A large number of studies show that the roughness and chemical properties of the condensation surface have important impact on the condensation efficiency [4,5,6,7,8,9]. The development of molecular dynamics simulation provides a new method for the study of water molecular condensation. For example, Xu et al. studied the condensation of water vapor on the V-shaped groove by molecular dynamics simulation [4], the results show that the wetting modes of clusters are determined by the intrinsic contact angle and the cross sectional angle of the surface. Another study by the same team shows that the formation and growth of clusters in the process of water vapor condensation increase with the increase of substrate hydrophilicity [5]. Gao et al. explored the condensation of water vapor on the nanostructured surfaces with hybrid wettability areas and found that the nanostructured surfaces with hybrid wettability areas has better heat transfer performance [6]. Huang et al. discussed the effects of pillar height, spacing and substrate wettability on argon condensation [7]. However, the influence of external field is ubiquitous and will have a great impact on the condensation of water vapor, such as electric, temperature, force.

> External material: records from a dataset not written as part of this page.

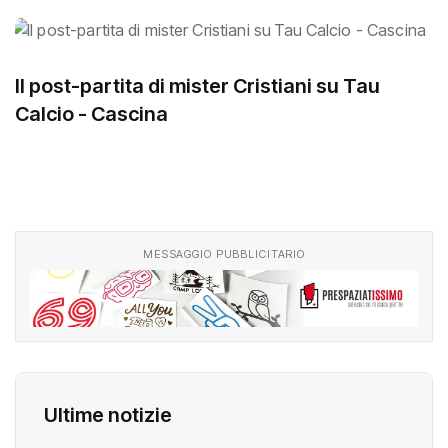
Il post-partita di mister Cristiani su Tau
Calcio - Cascina
MESSAGGIO PUBBLICITARIO
Ultime notizie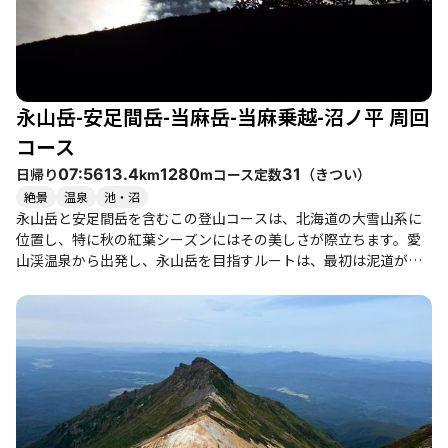
永山岳-安足間岳-当麻岳-当麻乗越-沼ノ平 周回
コース
日帰り
コース定数
（
きつい
）
07:56
13.4
1280
31
km
m
絶景
温泉
池・沼
永山岳と安足間岳を含むこの登山コースは、北海道の大雪山系に
位置し、特に秋の紅葉シーズンにはその美しさが際立ちます。愛
山渓温泉から出発し、永山岳を目指すルートは、最初は泥道が続
きますが、徐々に開けた景色が広がり、登山者に達成感を与えて
くれます。途中、沼ノ平の分岐を過ぎると、ひと気が少なくな
り、静けさの中で自然を満喫できます。 登山者たちは、青空が見
え始めると共に大雪山らしい景色を楽しみ、愛別岳や比布岳の姿
を望むことができます。特に、愛別岳の険しい姿は圧倒的で、登
頂を果たした際の達成感は格別です。コース上では、紅葉やチン
グルマの綿毛が美しく、秋の風情を感じながらの登山が楽しめま
す。 このコースは、初心者から健脚者まで楽しめる内容ですが、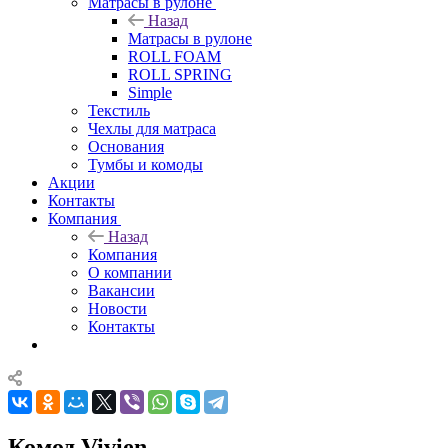
Матрасы в рулоне
Назад
Матрасы в рулоне
ROLL FOAM
ROLL SPRING
Simple
Текстиль
Чехлы для матраса
Основания
Тумбы и комоды
Акции
Контакты
Компания
Назад
Компания
О компании
Вакансии
Новости
Контакты
Комод Vivien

At present, studies exist mainly on the influence of external electric field on the static and dynamic behavior of sessile droplets on the surface [10,11,12,13,14,15] and water evaporation [16]. The research of Yan et al. [10] shows that the voltage amplitude and frequency of tangential AC electric field are important factors affecting the dewetting of droplets. The dynamics behaviors of droplets on flexible graphene sheets under constant and alternating electric fields with different amplitudes and frequencies are studied by Kargar [11] et al., and the results show that droplets elongated in the direction of electric field. Wang et al. [12] simulated the condensation process of water molecules under the action of an electric field perpendicular to the surface by molecular dynamics simulation and found that the condensation could be inhibited by vertical electric field.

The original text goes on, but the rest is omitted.